Plusieurs mesures fortes du programme de Marine Le Pen passent par une réforme de la Constitution que la candidate veut faire voter par un référendum. Comment compte-t-elle y parvenir ? En a-t-elle les moyens juridiques et politiques ?
Lors d'une conférence de presse à Vernon (Eure) dédiée à la réforme des institutions, Marine Le Pen avait déclaré vouloir modifier de la Constitution pour y faire entrer le principe de «priorité nationale», la primauté du droit national sur le droit international ou encore le référendum d'initiative citoyenne.
Pour ce faire, la candidate souhaite soumettre directement aux Français une révision constitutionnelle, via un référendum. Cependant, plusieurs obstacles juridiques ou politiques risquent de lui compliquer la tâche.
En effet, l'article 89 de la Constitution prévoit qu'un projet de révision constitutionnelle doit d'abord être validé «dans des termes identiques» par l'Assemblée nationale et le Sénat, avant d'être voté en Congrès (députés et sénateurs réunis) ou bien soumis à référendum.
les deux chambres nécessaires pour changer la constitution
Pour pouvoir modifier la Constitution, Marine Le Pen devrait donc s'assurer une majorité aux élections législatives de juin prochain et obtenir le soutien du Sénat, actuellement dominé par la droite. Un scénario peu probable.

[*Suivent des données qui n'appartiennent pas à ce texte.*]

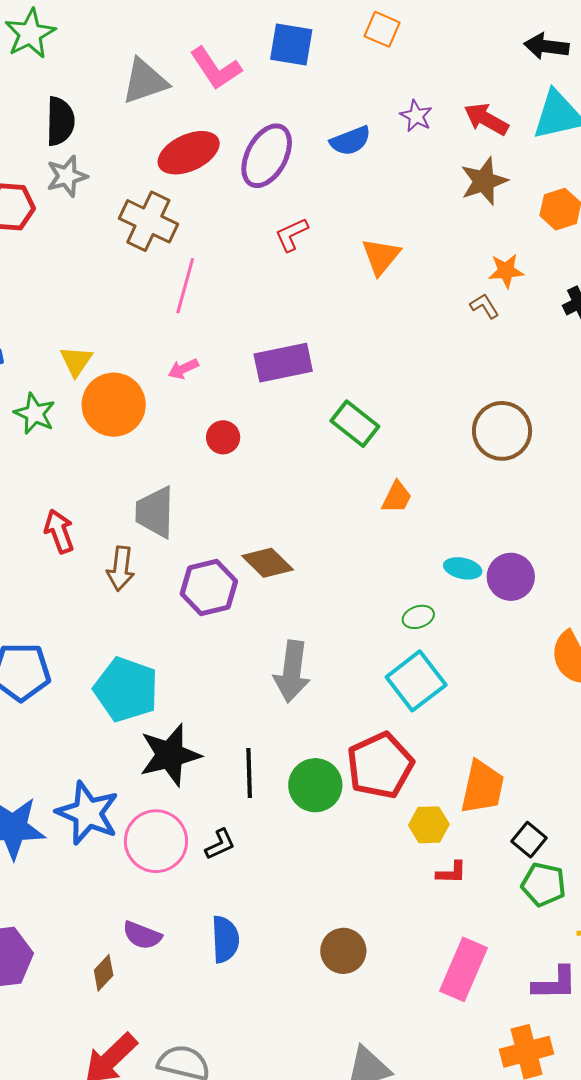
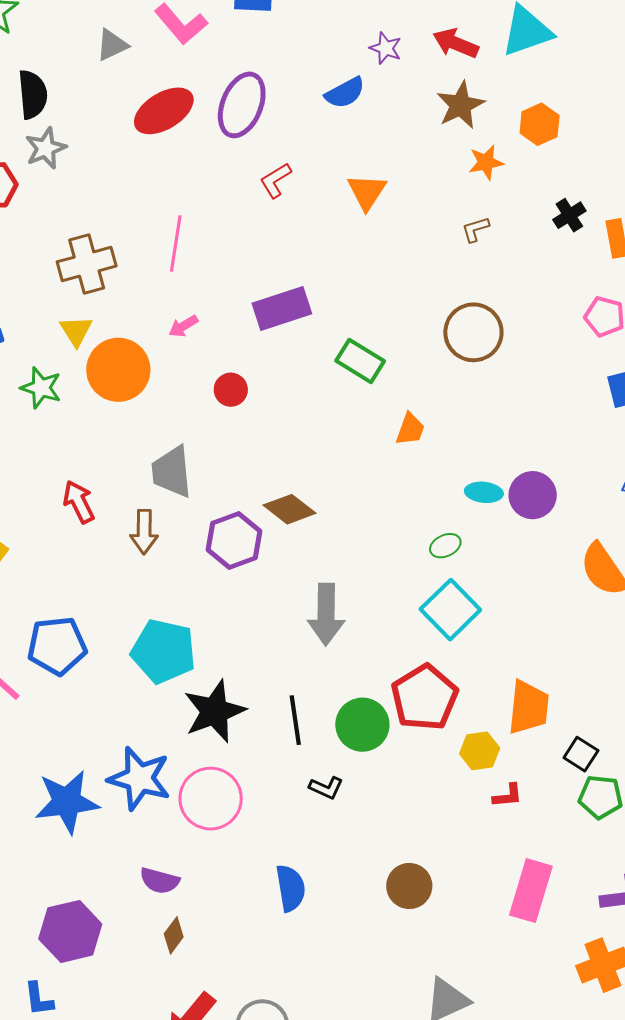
gray triangle: (145, 81) -> (112, 45), size x0.7
blue semicircle: (350, 141) -> (345, 93), moved
brown cross: (148, 221) -> (87, 264), moved, turned -34
orange star: (506, 271) -> (486, 162), moved
brown L-shape: (484, 306) -> (475, 229), turned -68
brown circle: (502, 431) -> (473, 332), moved
black L-shape: (220, 844) -> (326, 788), moved, turned 56
purple semicircle: (142, 935) -> (160, 881), moved

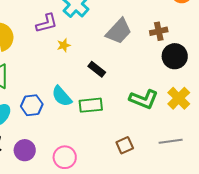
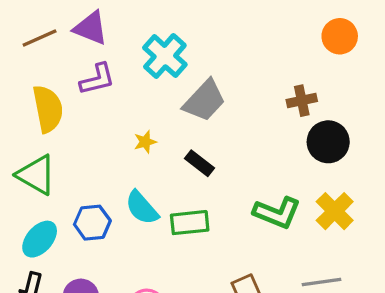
purple L-shape: (47, 23) -> (97, 79), moved
gray trapezoid: (119, 31) -> (204, 101), moved
yellow star: (64, 45) -> (145, 142), moved

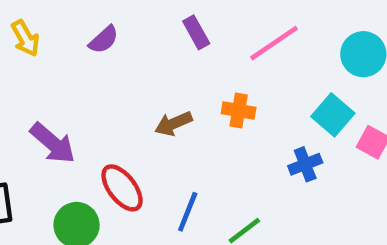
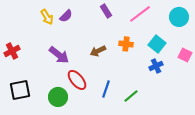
yellow arrow: (25, 38) -> (47, 17), moved
cyan square: (333, 115) -> (157, 44), moved
purple arrow: (53, 143) -> (59, 55), moved

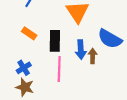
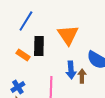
black rectangle: (55, 41) -> (39, 46), moved

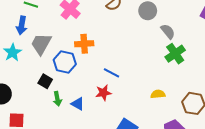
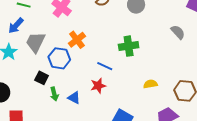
blue arrow: (22, 25) -> (16, 26), turned 36
gray semicircle: (168, 31) -> (178, 32), moved
orange cross: (84, 44) -> (77, 40), turned -30
green cross: (175, 54) -> (129, 46), moved, turned 30

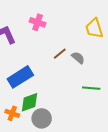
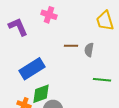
brown line: (60, 54) -> (71, 46), turned 40
gray semicircle: (78, 58) -> (89, 50), turned -120

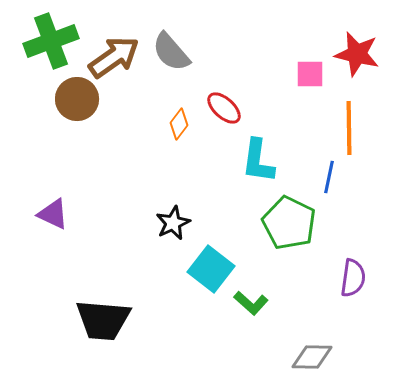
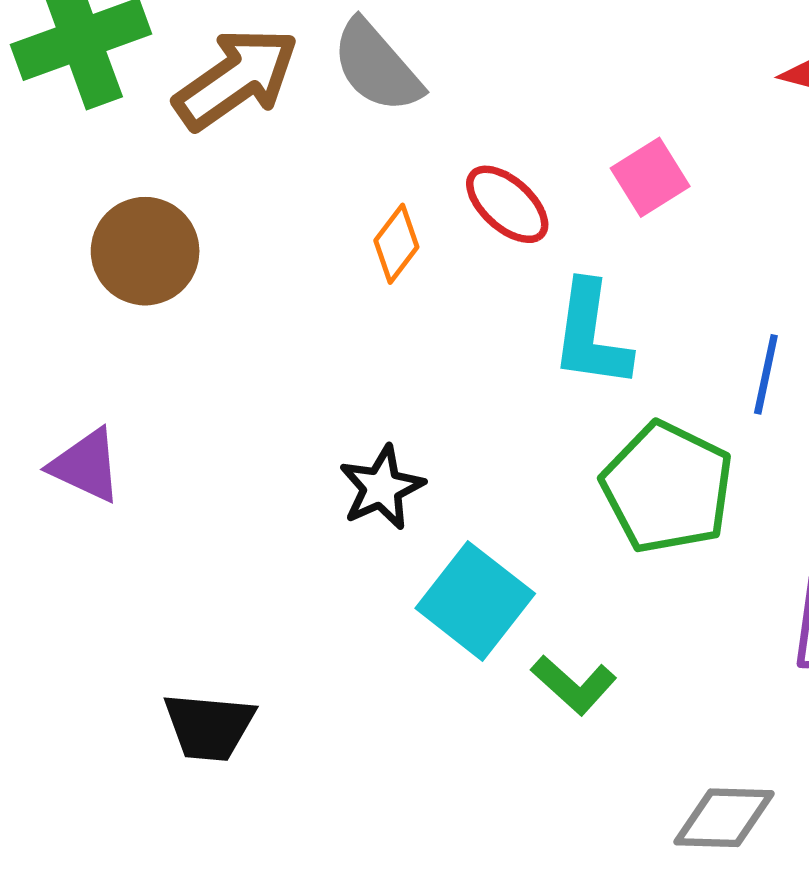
pink square: (310, 74) -> (650, 177), moved, turned -32
brown circle: (77, 99) -> (145, 251), moved
black trapezoid: (103, 320) -> (209, 727), size x0.7

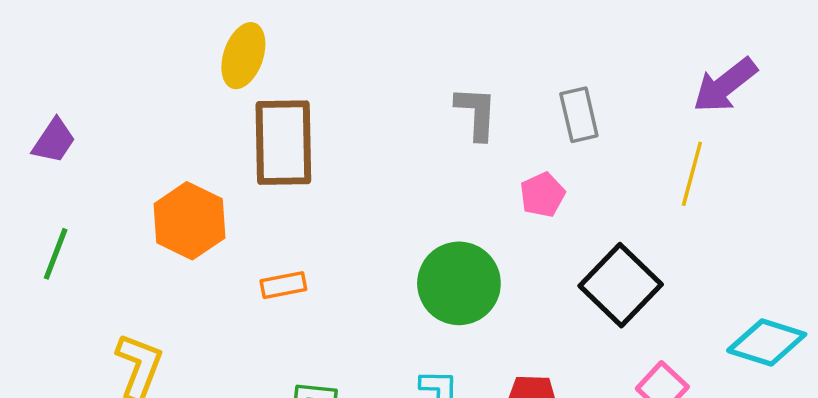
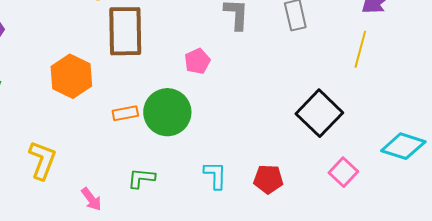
pink pentagon: (542, 195) -> (197, 61), moved
green circle: (459, 283) -> (167, 112), moved

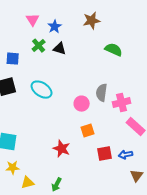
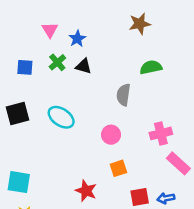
brown star: (92, 21) -> (140, 24), moved
green semicircle: (114, 50) -> (151, 67), turned -36
blue square: (13, 59) -> (25, 67), moved
gray semicircle: (102, 93) -> (123, 95), moved

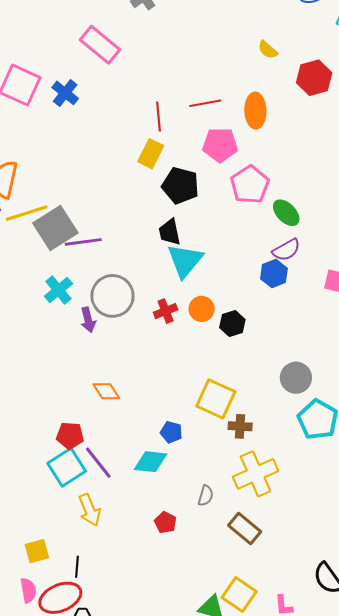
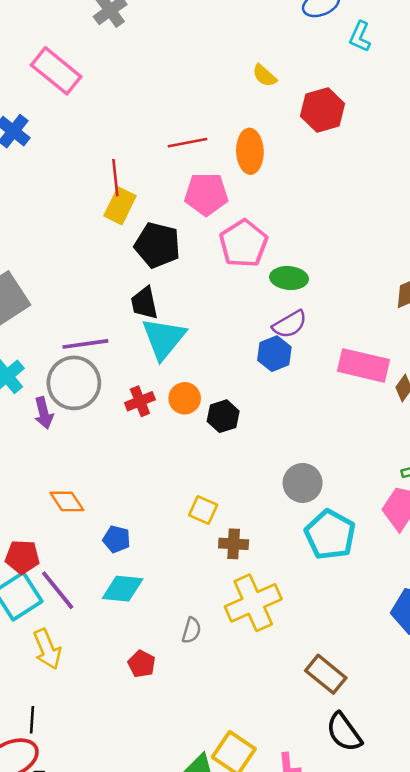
red line: (158, 117) -> (115, 178), moved
green ellipse: (286, 213) -> (289, 278), turned -40
purple line: (83, 242) -> (85, 344), moved
yellow square: (216, 399) -> (203, 510), size x0.6
blue pentagon: (171, 432) -> (117, 539), moved
brown rectangle: (245, 528) -> (326, 674), moved

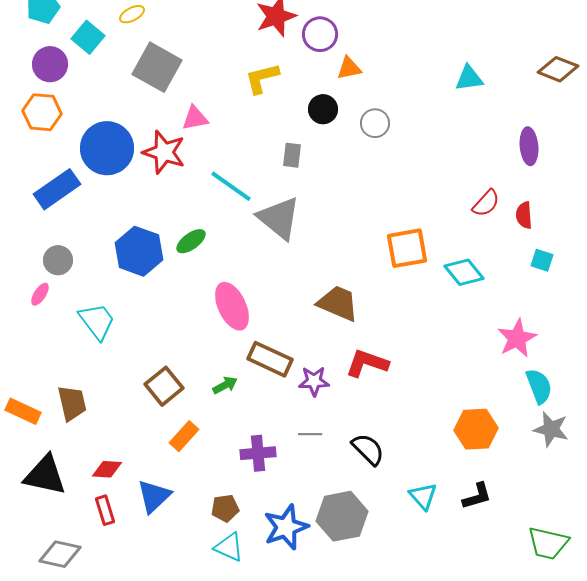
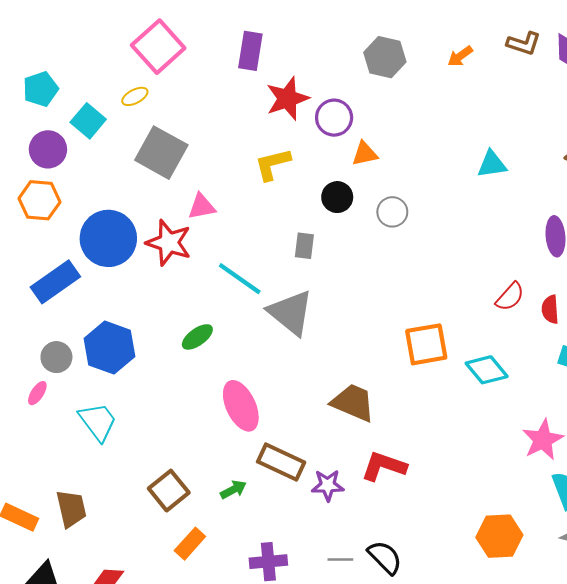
blue hexagon: (139, 251) -> (109, 348), moved
gray line: (310, 434) -> (340, 559), moved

«C'est beaucoup plus sain que ce soit le peuple qui vote», plutôt que «les deux chambres», assure Marine Le Pen. Mais dans la Constitution, seul l'article 11 permet de soumettre un texte de loi directement aux Français. Or celui-ci ne peut porter que sur trois thèmes bien définis : l'organisation des pouvoirs publics, la politique économique, sociale ou environnementale et la ratification d'un traité international. L'article 11 exclut donc toute révision constitutionnelle.
Un précédent De Gaulle ?
S'il est impossible de modifier la Constitution sans passer par le Parlement, pourquoi Marine Le Pen assure-t-elle qu'elle peut le faire ? Peut-être à cause du précédent De Gaulle, note Philippe Blacher, professeur de droit public à l'université de Lyon 3.
En 1962, le général avait en effet «détourné» l'article 11 pour demander aux Français si le président de la République devait être élu au suffrage universel.
«Le Conseil d'Etat avait rendu un avis négatif, le Conseil constitutionnel était bien embarrassé... mais ce n'était pas le même contexte, c'était de Gaulle», indique à l'AFP Philippe Blacher. Depuis, les choses ont bien changé. Le Conseil d'Etat a établi que l'article 11 ne pouvait plus être utilisé pour modifier la Constitution et aucun autre président n'a essayé depuis.